Now, imagine one of the lanes frees up and starts moving at 75 miles per hour.  Would you hang around behind the slowpoke, or would you hastily move away from the slowpoke and get into the fast lane?  It isn't that you have anything against the slowpoke.  You don't really know him.  You just want to get to where you are going and getting in the fast lane is the least frustrating, most enjoyable way of getting to your destination.
It is the same for Deaf people every day of their lives.  They are surrounded by Hearing people and their slow-poke signing.  Sure, we tend to avoid you, but not because we hate you.  We avoid you in the same way you get out from behind the slowpoke on the highway. It is nothing personal.
Another example is a bee or wasp.  How do you react around wasps?   You tend to avoid them because they can (and sometimes do) sting you.  If you are sitting at the kitchen table near a closed window and a wasp comes up to the window and buzzes against the glass how do you react?  You get uncomfortable don't you?  You feel uncomfortable even though the window is closed and it is totally irrational to think the wasp could break the window and sting you.
It is the same for many Deaf people.  We have been stung by hearing con-artists, mechanics, contractors, and medical professionals. And maybe not us personally, but we know of others who have been stung.  And just the fear of getting stung is enough to cause us Deaf people to behave the way we do around Hearing people.
I need to state this very clearly:  It is absurdly easier for a Hearing person to learn to sign than it is for a Deaf person to learn to talk.
This fact seems lost on many Hearing people.  They expect us to accommodate them.  That is like expecting "Interstate Highway 5" to slow down.  That is absurd.  If you want to get on the highway you should speed up...not the other way around.  If you are incapable of driving at highway speeds, content yourself to driving around town at 30mph (attending deaf events and sitting on the edges doing more watching than signing). I have a bike.  I often bike to work.  I don't label motorists as prejudicial and resistant to accommodating me when they speed past at much higher speeds.  I realize my place on the road and I enjoy the ride.
If I want to be accepted on the road I have to invest in a faster vehicle If Hearing people want to be accepted in the Deaf Community they need to invest in ASL classes, videos, lurking time, and tutors.
Consider how medical doctors feel when they go to a party or to church.  Everyone and their dog comes up to them and starts listing off symptoms for some free medical advice.

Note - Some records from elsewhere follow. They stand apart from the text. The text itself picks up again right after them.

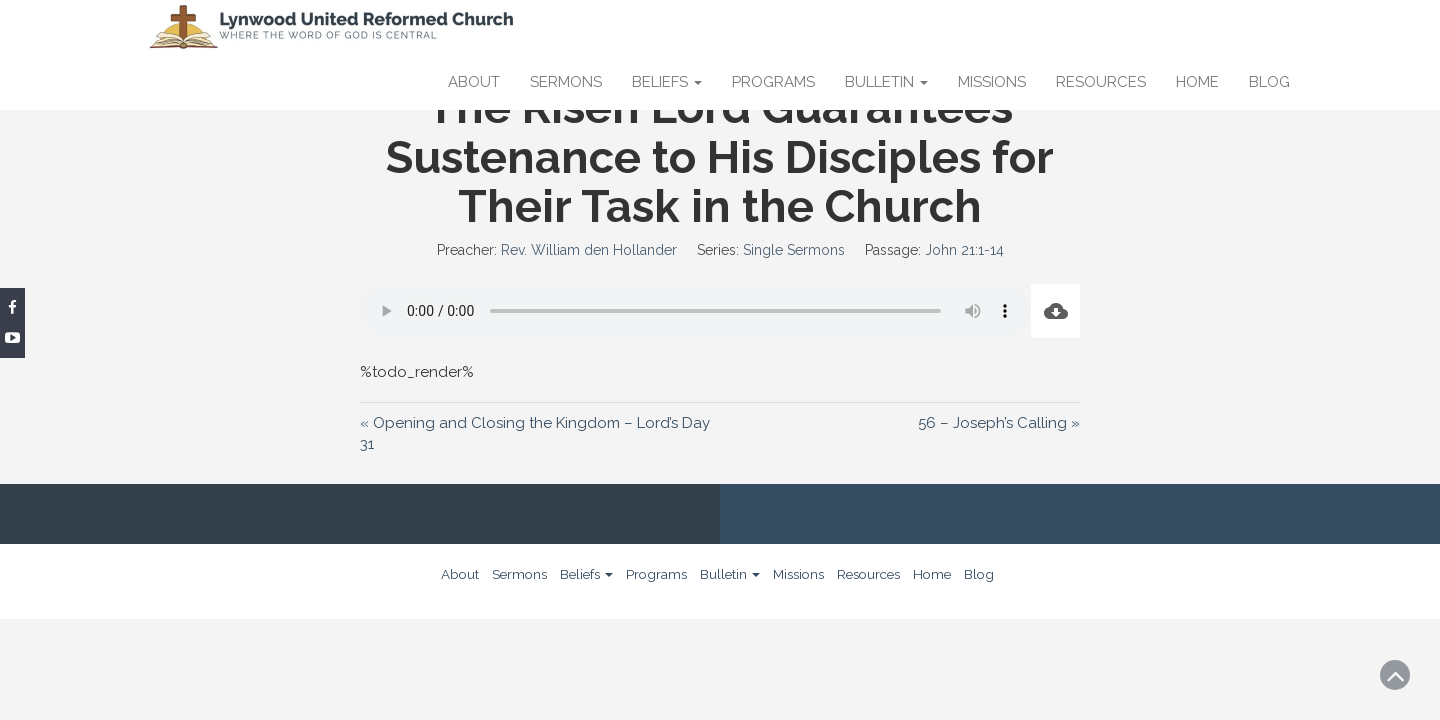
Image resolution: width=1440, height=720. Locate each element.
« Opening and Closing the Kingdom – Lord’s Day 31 (535, 433)
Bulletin (886, 82)
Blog (1269, 82)
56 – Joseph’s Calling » (999, 423)
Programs (773, 82)
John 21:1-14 (964, 250)
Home (1197, 82)
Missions (992, 82)
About (474, 82)
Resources (1101, 82)
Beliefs (667, 82)
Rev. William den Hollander (589, 250)
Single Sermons (794, 250)
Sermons (566, 82)
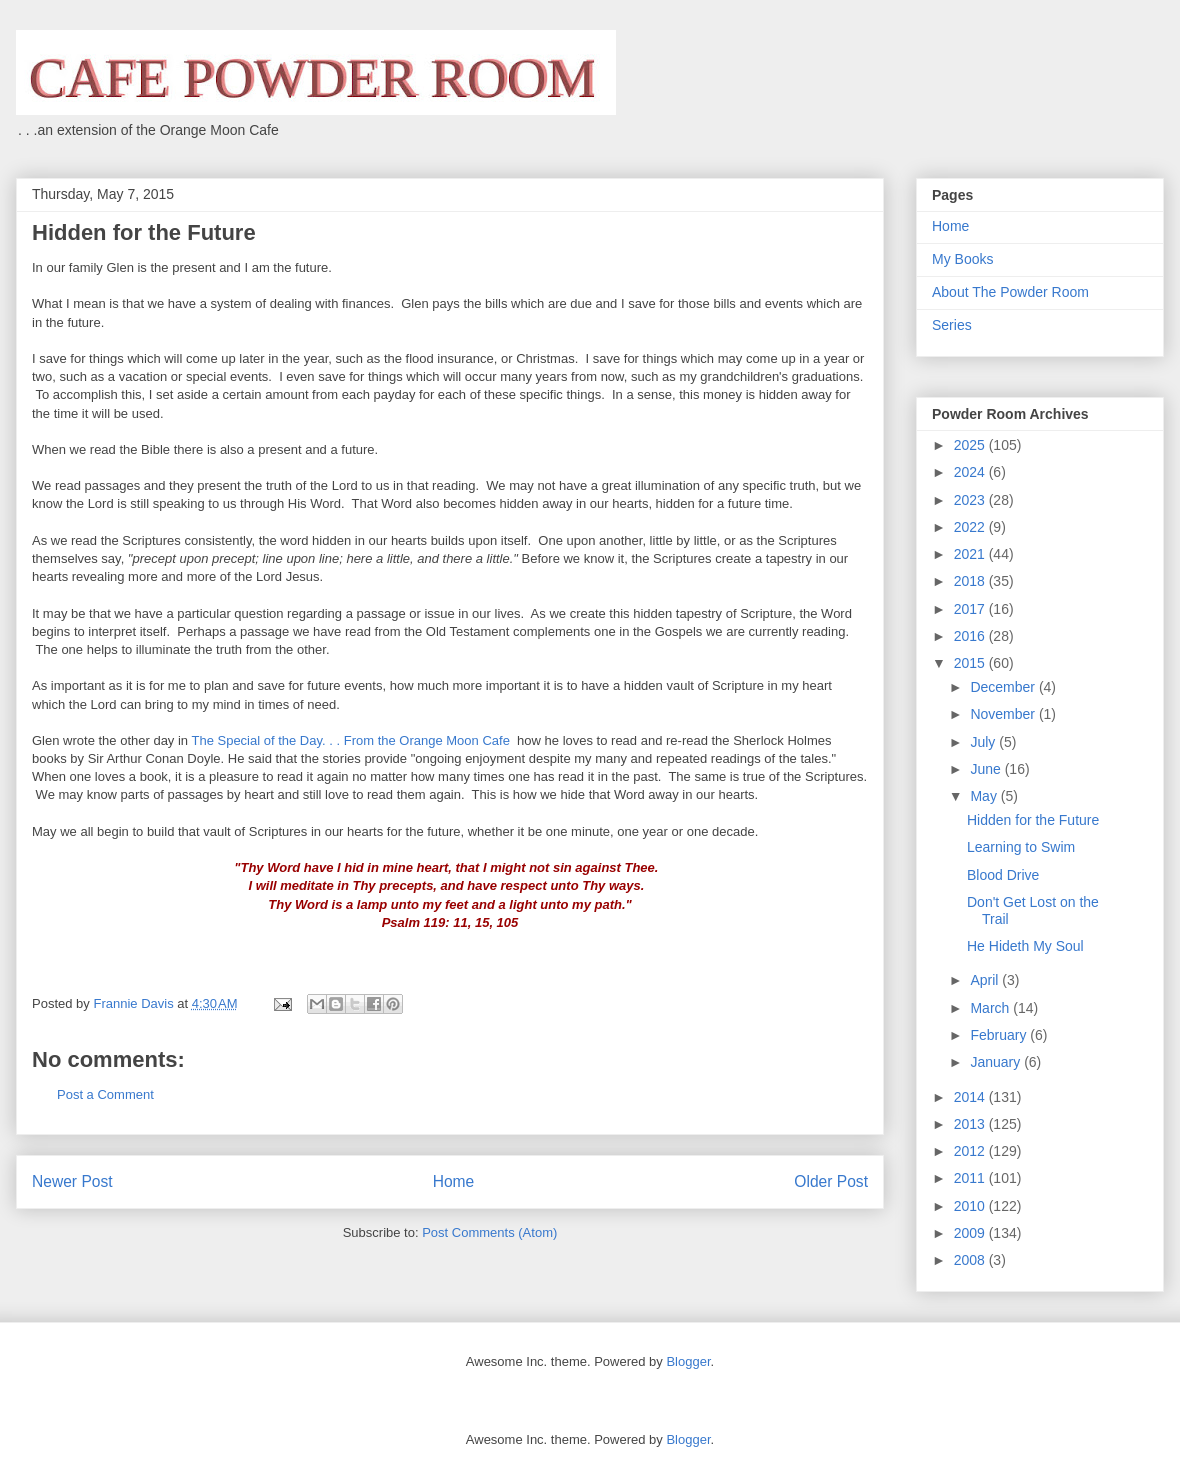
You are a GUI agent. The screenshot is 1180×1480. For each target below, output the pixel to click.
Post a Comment (105, 1094)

So what do doctors do?  They get unlisted phone numbers. 
Do you label doctors as prejudiced because they say, "Let's schedule you an appointment at the office so I can run a few tests" (instead of helping you right there at the party).  They don't want to waste their party time on you.  They want to go chat with their friends and have a good time. Do you label them as impatient because they don't want to talk to you in that circumstance and want to be paid for their knowledge?
If you want a Deaf person to be patient with your slow signing, PAY one of us to be patient with you.  Hire a tutor.
Okay, now on to a separate topic:  You state that handing a deaf person a piece of paper to write something down is a "no-no."  Who told you that? I don't think there is anything wrong in general with handing a Deaf person a piece of paper and pencil.
While it is likely the Deaf person "stomped off" in frustration, it is also possible that there are other reasons. Maybe she couldn't write very well or at least couldn't write the particular concept she had in mind and was thus embarrassed?
The Deaf person approached you, not the other way around. You were innocently trying to communicate via a time-tested approach.